El día del cumpleaños del buen CG, el regalo me lo llevé yo. O algo así-

Hasta ahí la anécdota. Insulsa, ya lo dije.

En ese no despreciable corpus, compuesto de cuentos, novelas y crónicas, Sueldo vital, publicada por Zig-Zag en 1964, ocupa apenas 84 páginas. En la novela, antes que se publicaran los cuadernos del Bernardo Soares de Pessoa y despojado, además, de su angustia ontológica y metafísica, se narra en primera persona la anti-épica de un funcionario y su ambiente natural, la oficina.

"Otro día frente a mi escritorio", anota en un momento. "En un ángulo se hacinan los documentos y escrituras; el rumor de la oficina, siempre igual, produce la sensación de detener el tiempo, y hasta nosotros, los empleados, parecemos inmunes a ese elemento turbador, pues a fuerza de vernos por fuera cada día, no envejecemos". El narrador, con chispazos de lucidez, se mueve entre la ternura y la crueldad, entregado como está a mirar el paso del tiempo en ese ambiente que advertimos cansino y fome. Al referirse a uno de sus colegas, por ejemplo, anota: "Pero no cae del todo; a la postre, algo lo salva: lo indispensable para iniciar nuevas y promisorias empresas, que desembocan fatalmente en nuevos fracasos, nunca tan rotundos como para rescatarlo de ese infierno omitido por Dante, donde gimen y se debaten los semifracasados, carentes de la grandeza de los primeros".

Hay espacio, también, de ensayar sociológicamente en torno a la precaria condición del funcionario: "Lo cierto es que la propiedad, esa discutida institución considerada por algunos la piedra angular del progreso y, por otros, la causa principal de la desdicha, en nosotros, los empleados, adquiere tonos peculiares: tórnase condicional, pues pende sobre nuestras modestas adquisiciones la inminente posibilidad de ser enajenadas para hacer frente a situaciones imprevistas", escribe en un momento. Esa misma condición de precariedad que, en otro momento de la novela, lo lleva a describir una fauna de oficinistas que se adelante varias décadas al sórdido mundo del Jappening con Ja y Los Venegas, compadre Moncho incluido.

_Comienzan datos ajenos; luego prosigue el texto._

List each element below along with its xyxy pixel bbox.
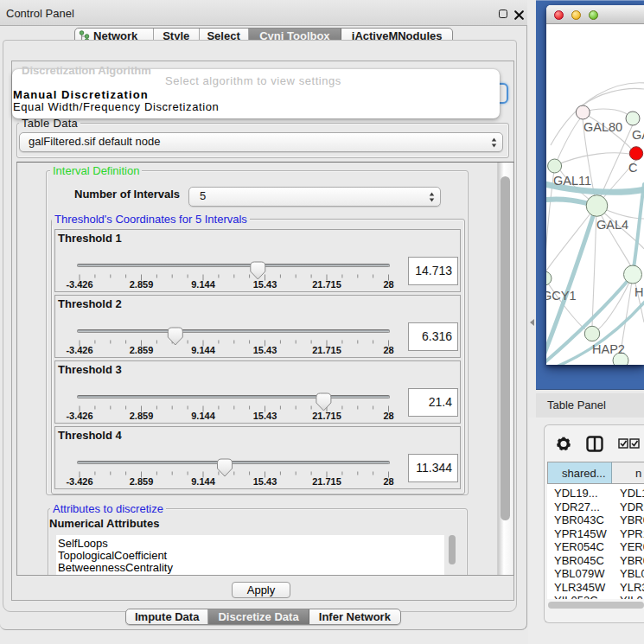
svg-text:H: H	[634, 285, 643, 299]
svg-text:GAL11: GAL11	[553, 174, 591, 188]
svg-text:GA: GA	[632, 128, 644, 142]
svg-text:C: C	[628, 161, 637, 175]
svg-text:GAL80: GAL80	[583, 120, 622, 134]
svg-text:GCY1: GCY1	[546, 289, 577, 303]
svg-text:HAP2: HAP2	[592, 342, 625, 356]
svg-text:GAL4: GAL4	[596, 218, 628, 232]
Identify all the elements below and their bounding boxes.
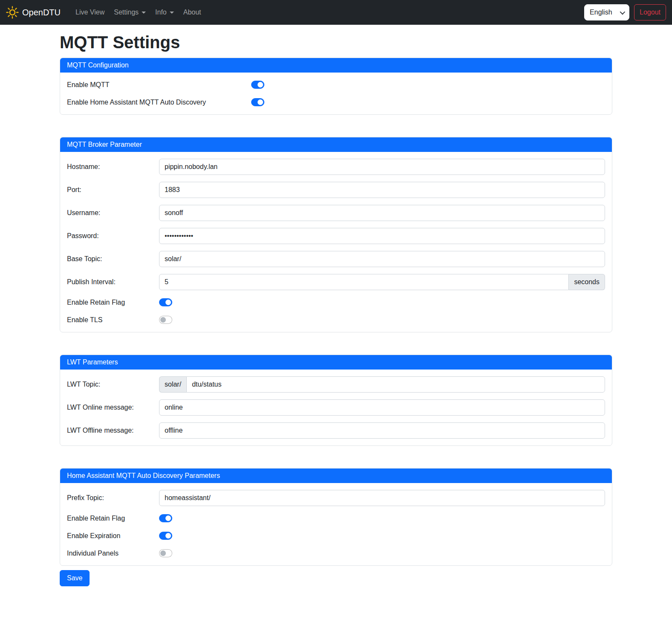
publish-interval-row: Publish Interval: seconds [67,274,605,290]
enable-ha-discovery-row: Enable Home Assistant MQTT Auto Discover… [67,97,605,108]
hostname-input[interactable] [159,159,605,175]
password-input[interactable] [159,228,605,244]
caret-down-icon [170,12,174,14]
card-body: LWT Topic: solar/ LWT Online message: LW… [60,370,612,445]
brand[interactable]: OpenDTU [6,6,61,19]
caret-down-icon [142,12,146,14]
username-input[interactable] [159,205,605,221]
main-content: MQTT Settings MQTT Configuration Enable … [55,33,617,595]
lwt-online-label: LWT Online message: [67,404,159,411]
toggle-knob [165,533,171,539]
nav-item-label: Settings [114,9,139,16]
retain-flag-label: Enable Retain Flag [67,299,159,306]
retain-flag-row: Enable Retain Flag [67,297,605,308]
port-row: Port: [67,182,605,198]
toggle-knob [165,300,171,305]
hostname-row: Hostname: [67,159,605,175]
individual-panels-label: Individual Panels [67,550,159,557]
publish-interval-input[interactable] [159,274,569,290]
enable-mqtt-toggle[interactable] [251,81,264,89]
tls-label: Enable TLS [67,316,159,324]
card-header: LWT Parameters [60,355,612,370]
lwt-offline-label: LWT Offline message: [67,427,159,434]
base-topic-input[interactable] [159,251,605,267]
base-topic-row: Base Topic: [67,251,605,267]
retain-flag-toggle[interactable] [159,298,172,306]
ha-expiration-label: Enable Expiration [67,532,159,540]
lwt-topic-prefix: solar/ [159,376,186,393]
port-input[interactable] [159,182,605,198]
mqtt-broker-card: MQTT Broker Parameter Hostname: Port: Us… [60,137,612,332]
card-header: Home Assistant MQTT Auto Discovery Param… [60,469,612,483]
ha-expiration-row: Enable Expiration [67,530,605,541]
username-row: Username: [67,205,605,221]
port-label: Port: [67,186,159,194]
language-select-value: English [590,9,612,16]
ha-expiration-toggle[interactable] [159,532,172,540]
toggle-knob [160,317,166,323]
nav-item-label: About [183,9,201,16]
nav-item-label: Info [155,9,167,16]
card-body: Hostname: Port: Username: Password: Base… [60,152,612,332]
ha-retain-label: Enable Retain Flag [67,515,159,522]
enable-mqtt-row: Enable MQTT [67,79,605,90]
tls-row: Enable TLS [67,314,605,325]
toggle-knob [258,82,263,87]
lwt-offline-input[interactable] [159,422,605,439]
card-body: Prefix Topic: Enable Retain Flag Enable … [60,483,612,565]
toggle-knob [165,515,171,521]
prefix-topic-label: Prefix Topic: [67,494,159,502]
lwt-online-row: LWT Online message: [67,399,605,416]
toggle-knob [160,550,166,556]
nav-item-label: Live View [75,9,104,16]
language-select[interactable]: English [584,4,629,20]
lwt-topic-label: LWT Topic: [67,381,159,388]
password-row: Password: [67,228,605,244]
logout-button[interactable]: Logout [634,4,666,20]
lwt-online-input[interactable] [159,399,605,416]
lwt-topic-input[interactable] [186,376,605,393]
nav-item-info[interactable]: Info [151,5,179,20]
nav-item-settings[interactable]: Settings [109,5,151,20]
nav-links: Live View Settings Info About [71,5,206,20]
individual-panels-toggle[interactable] [159,549,172,557]
hostname-label: Hostname: [67,163,159,171]
navbar: OpenDTU Live View Settings Info About En… [0,0,672,25]
card-header: MQTT Configuration [60,58,612,73]
ha-retain-row: Enable Retain Flag [67,513,605,524]
page-title: MQTT Settings [60,33,612,52]
enable-ha-discovery-toggle[interactable] [251,98,264,106]
username-label: Username: [67,209,159,217]
lwt-card: LWT Parameters LWT Topic: solar/ LWT Onl… [60,355,612,446]
lwt-offline-row: LWT Offline message: [67,422,605,439]
tls-toggle[interactable] [159,316,172,324]
card-body: Enable MQTT Enable Home Assistant MQTT A… [60,73,612,114]
sun-logo-icon [6,6,19,19]
card-header: MQTT Broker Parameter [60,137,612,152]
ha-retain-toggle[interactable] [159,514,172,522]
ha-discovery-card: Home Assistant MQTT Auto Discovery Param… [60,468,612,566]
prefix-topic-row: Prefix Topic: [67,490,605,506]
nav-item-live-view[interactable]: Live View [71,5,109,20]
publish-interval-label: Publish Interval: [67,278,159,286]
nav-item-about[interactable]: About [179,5,206,20]
lwt-topic-row: LWT Topic: solar/ [67,376,605,393]
password-label: Password: [67,232,159,240]
mqtt-configuration-card: MQTT Configuration Enable MQTT Enable Ho… [60,58,612,115]
brand-label: OpenDTU [22,8,61,17]
prefix-topic-input[interactable] [159,490,605,506]
publish-interval-unit: seconds [569,274,605,290]
save-button[interactable]: Save [60,570,90,586]
base-topic-label: Base Topic: [67,255,159,263]
toggle-knob [258,99,263,105]
individual-panels-row: Individual Panels [67,548,605,559]
enable-ha-discovery-label: Enable Home Assistant MQTT Auto Discover… [67,99,251,106]
chevron-down-icon [620,9,626,15]
enable-mqtt-label: Enable MQTT [67,81,251,89]
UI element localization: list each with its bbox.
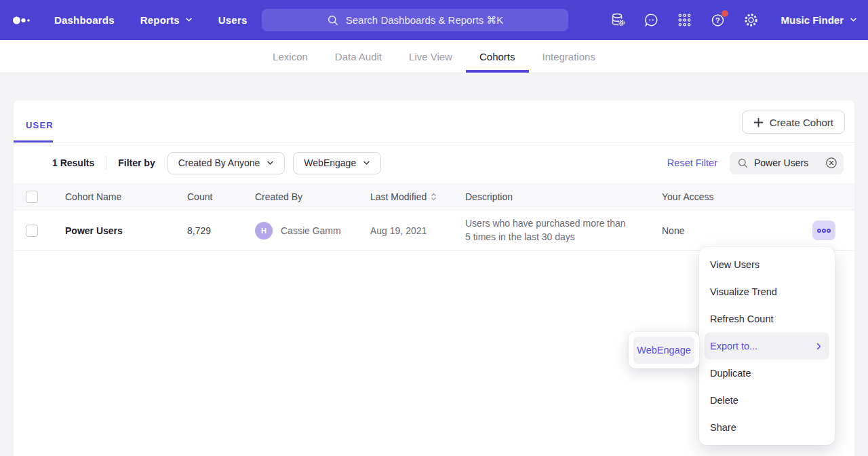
- plus-icon: [753, 117, 764, 128]
- project-name: Music Finder: [781, 14, 844, 26]
- integration-filter-value: WebEngage: [304, 157, 356, 168]
- three-dots-icon: [816, 227, 831, 234]
- tab-label: Lexicon: [273, 51, 308, 62]
- row-checkbox[interactable]: [26, 225, 38, 237]
- created-by-cell: H Cassie Gamm: [241, 222, 357, 240]
- menu-item-delete[interactable]: Delete: [699, 387, 835, 414]
- submenu-item-webengage[interactable]: WebEngage: [633, 337, 694, 364]
- column-header-label: Last Modified: [370, 191, 427, 202]
- user-tab-underline: [14, 140, 53, 142]
- export-to-submenu: WebEngage: [629, 332, 699, 368]
- integration-filter-dropdown[interactable]: WebEngage: [293, 152, 381, 174]
- tab-label: USER: [26, 120, 54, 130]
- column-header-your-access[interactable]: Your Access: [648, 191, 800, 202]
- help-icon[interactable]: ?: [710, 12, 726, 28]
- filter-bar: 1 Results Filter by Created By Anyone We…: [14, 142, 854, 183]
- tab-lexicon[interactable]: Lexicon: [259, 40, 321, 73]
- avatar: H: [255, 222, 273, 240]
- cohort-description: Users who have purchased more than 5 tim…: [452, 217, 648, 244]
- column-header-cohort-name[interactable]: Cohort Name: [52, 191, 174, 202]
- global-search-placeholder: Search Dashboards & Reports ⌘K: [346, 14, 504, 26]
- circle-x-icon: [825, 157, 837, 169]
- nav-item-label: Dashboards: [54, 14, 115, 26]
- svg-text:?: ?: [716, 16, 721, 24]
- tab-live-view[interactable]: Live View: [395, 40, 466, 73]
- results-count: 1 Results: [52, 157, 94, 168]
- last-modified: Aug 19, 2021: [357, 225, 452, 236]
- primary-nav: Dashboards Reports Users: [54, 14, 247, 26]
- cohort-name[interactable]: Power Users: [52, 225, 174, 236]
- menu-item-export-to[interactable]: Export to...: [705, 332, 829, 360]
- cohort-search-box[interactable]: [730, 152, 844, 174]
- cohort-count: 8,729: [174, 225, 241, 236]
- chevron-down-icon: [363, 161, 370, 166]
- global-search-bar[interactable]: Search Dashboards & Reports ⌘K: [262, 9, 568, 31]
- tab-integrations[interactable]: Integrations: [529, 40, 609, 73]
- created-by-name: Cassie Gamm: [281, 225, 341, 236]
- create-cohort-button[interactable]: Create Cohort: [742, 111, 845, 134]
- tab-label: Live View: [409, 51, 452, 62]
- created-by-value: Created By Anyone: [178, 157, 260, 168]
- messages-icon[interactable]: [644, 12, 659, 28]
- clear-search-button[interactable]: [825, 157, 837, 169]
- menu-item-view-users[interactable]: View Users: [699, 251, 835, 278]
- sort-icon: [431, 192, 437, 202]
- menu-item-duplicate[interactable]: Duplicate: [699, 360, 835, 387]
- tab-label: Data Audit: [335, 51, 382, 62]
- project-switcher[interactable]: Music Finder: [781, 14, 857, 26]
- active-tab-underline: [466, 70, 529, 73]
- column-header-count[interactable]: Count: [174, 191, 241, 202]
- secondary-nav: Lexicon Data Audit Live View Cohorts Int…: [0, 40, 868, 73]
- chevron-down-icon: [267, 161, 274, 166]
- dots-logo-icon: [12, 15, 33, 26]
- menu-item-visualize-trend[interactable]: Visualize Trend: [699, 278, 835, 305]
- nav-item-label: Users: [218, 14, 248, 26]
- row-more-actions-button[interactable]: [812, 221, 835, 240]
- notification-dot: [722, 10, 728, 17]
- tab-label: Cohorts: [479, 51, 515, 62]
- nav-item-dashboards[interactable]: Dashboards: [54, 14, 115, 26]
- reset-filter-link[interactable]: Reset Filter: [667, 157, 717, 168]
- top-navbar: Dashboards Reports Users Search Dashboar…: [0, 0, 868, 40]
- divider: [106, 156, 106, 170]
- settings-gear-icon[interactable]: [743, 12, 759, 28]
- row-actions-menu: View Users Visualize Trend Refresh Count…: [699, 247, 835, 445]
- chevron-down-icon: [850, 18, 857, 22]
- data-management-icon[interactable]: [610, 12, 626, 28]
- menu-item-share[interactable]: Share: [699, 414, 835, 441]
- column-header-description[interactable]: Description: [452, 191, 648, 202]
- menu-item-refresh-count[interactable]: Refresh Count: [699, 305, 835, 332]
- row-checkbox-cell: [14, 225, 52, 237]
- tab-data-audit[interactable]: Data Audit: [321, 40, 395, 73]
- header-checkbox-cell: [14, 191, 52, 203]
- mixpanel-logo[interactable]: [12, 15, 33, 26]
- chevron-right-icon: [816, 343, 821, 350]
- row-actions-cell: [800, 221, 854, 240]
- search-icon: [327, 14, 339, 26]
- tab-cohorts[interactable]: Cohorts: [466, 40, 529, 73]
- column-header-created-by[interactable]: Created By: [241, 191, 357, 202]
- navbar-right-cluster: ? Music Finder: [610, 0, 857, 40]
- search-icon: [737, 157, 749, 169]
- nav-item-label: Reports: [140, 14, 180, 26]
- nav-item-reports[interactable]: Reports: [140, 14, 193, 26]
- panel-tabstrip: USER Create Cohort: [14, 100, 854, 142]
- tab-user-cohorts[interactable]: USER: [26, 120, 54, 130]
- filter-by-label: Filter by: [118, 157, 155, 168]
- apps-grid-icon[interactable]: [677, 12, 692, 28]
- tab-label: Integrations: [542, 51, 595, 62]
- table-header-row: Cohort Name Count Created By Last Modifi…: [14, 183, 854, 210]
- your-access-value: None: [648, 225, 800, 236]
- menu-item-label: Export to...: [710, 341, 757, 352]
- create-cohort-label: Create Cohort: [770, 117, 833, 128]
- chevron-down-icon: [185, 18, 193, 22]
- nav-item-users[interactable]: Users: [218, 14, 248, 26]
- column-header-last-modified[interactable]: Last Modified: [357, 191, 452, 202]
- cohort-search-input[interactable]: [754, 157, 816, 168]
- created-by-dropdown[interactable]: Created By Anyone: [167, 152, 285, 174]
- table-row[interactable]: Power Users 8,729 H Cassie Gamm Aug 19, …: [14, 210, 854, 251]
- select-all-checkbox[interactable]: [26, 191, 38, 203]
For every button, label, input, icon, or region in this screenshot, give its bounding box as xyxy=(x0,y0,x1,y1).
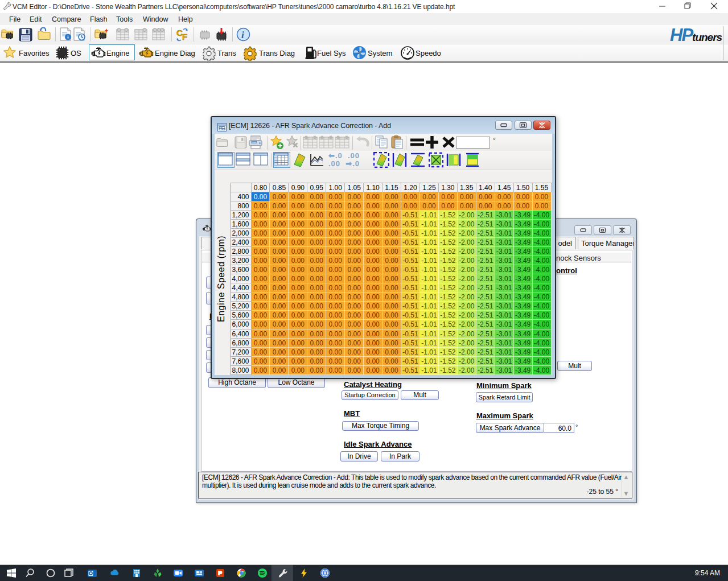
svg-text:i: i xyxy=(241,30,244,40)
svg-text:F: F xyxy=(182,32,187,42)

A pesar de ese tufillo melancólico, de beautiful loser de oficina, el estilo de Carlos León es más bien llano y contemplativo, descreído a ratos, acaso un trasunto de su forma de estar en el mundo: "frágil de salud, sobre todo. Carlos León fue definitivamente una persona de mala salud. Uno de los hombres de más mala salud que yo haya conocido", escribe Agustín Squella en el prólogo de las obras completas, que además lo describe como un hombre "grande y oscuro", entregado, como una versión chilena de Ribeyro, al tabaco casi con vocación deportiva: "sacaba un largo cigarro de su pitillera, pedía fuego y lo dejaba descansar entre sus dedos, cerca de un anillo oscuro que llevaba con leve ostentación".

Diría, incluso, que Ribeyro y León están más cerca de lo que uno pensaría: hay, en ambos, ciertos puntos vitales que los emparentan biográficamente: "yo soy un hombre de media voz y en los bares, con el alboroto del cacho y de las risas, hay que usar la voz entera, de manera que en un bar yo estaría condenado al silencio", dice Carlos León en una entrevista. Quizá ambos podrían haberse encontrado en un café, compartido un cigarro tras otro y entregado con placer a la mudez que, como el sueldo vital, les ayudó a llevar la pesadez del aburrimiento de las oficinas.